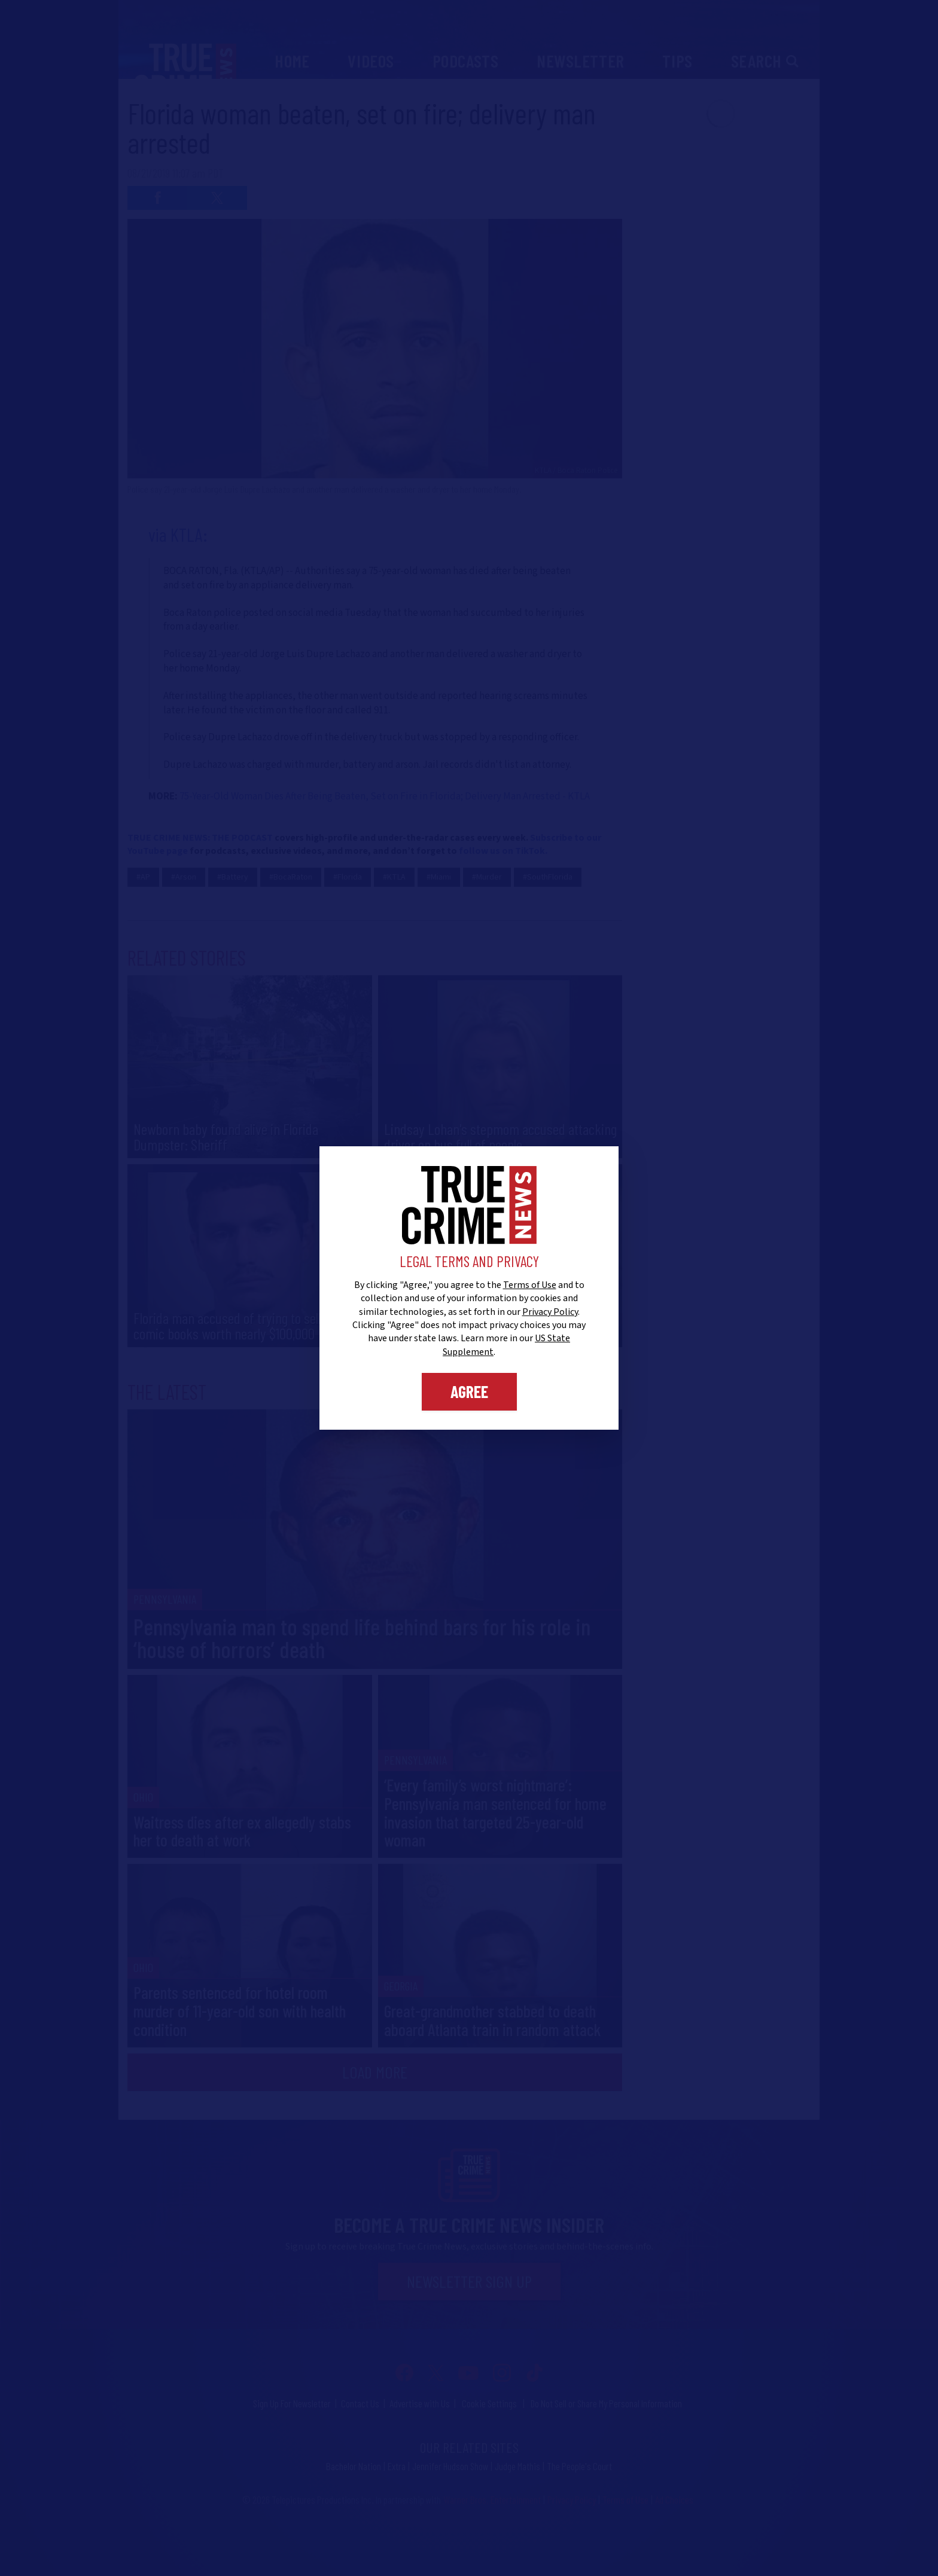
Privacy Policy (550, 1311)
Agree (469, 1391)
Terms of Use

---

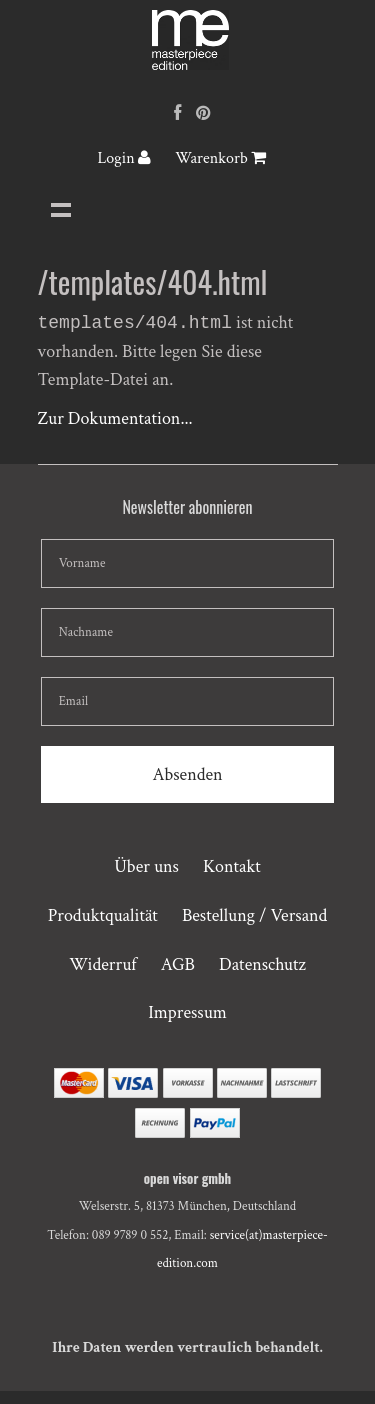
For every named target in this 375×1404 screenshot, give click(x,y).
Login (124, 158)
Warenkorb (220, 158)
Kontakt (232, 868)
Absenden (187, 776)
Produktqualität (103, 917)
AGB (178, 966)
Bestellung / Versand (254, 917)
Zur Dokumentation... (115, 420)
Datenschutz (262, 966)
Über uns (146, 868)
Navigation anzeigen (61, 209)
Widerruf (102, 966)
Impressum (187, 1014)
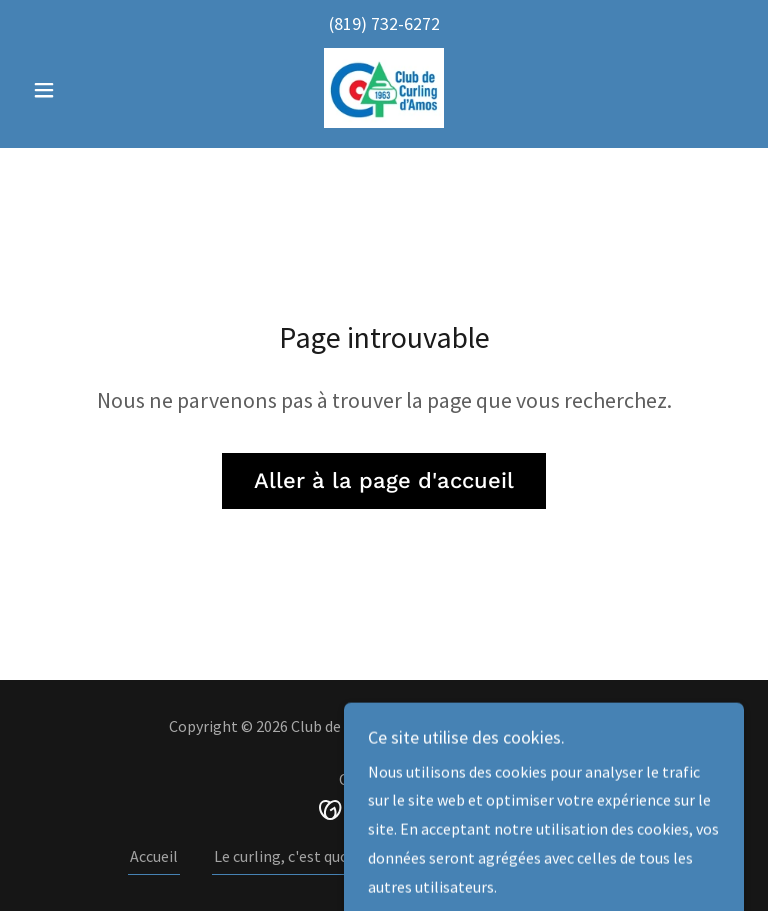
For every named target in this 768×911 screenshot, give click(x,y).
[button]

- _ASSIGNMENT_: Whichever lines of the data include the word "screenshot", pull them out.

- _RESPONSE AREA_:
For every named target in this 375×1404 screenshot, give click(x,y).
For every named target in this 768×911 screenshot, give click(x,y).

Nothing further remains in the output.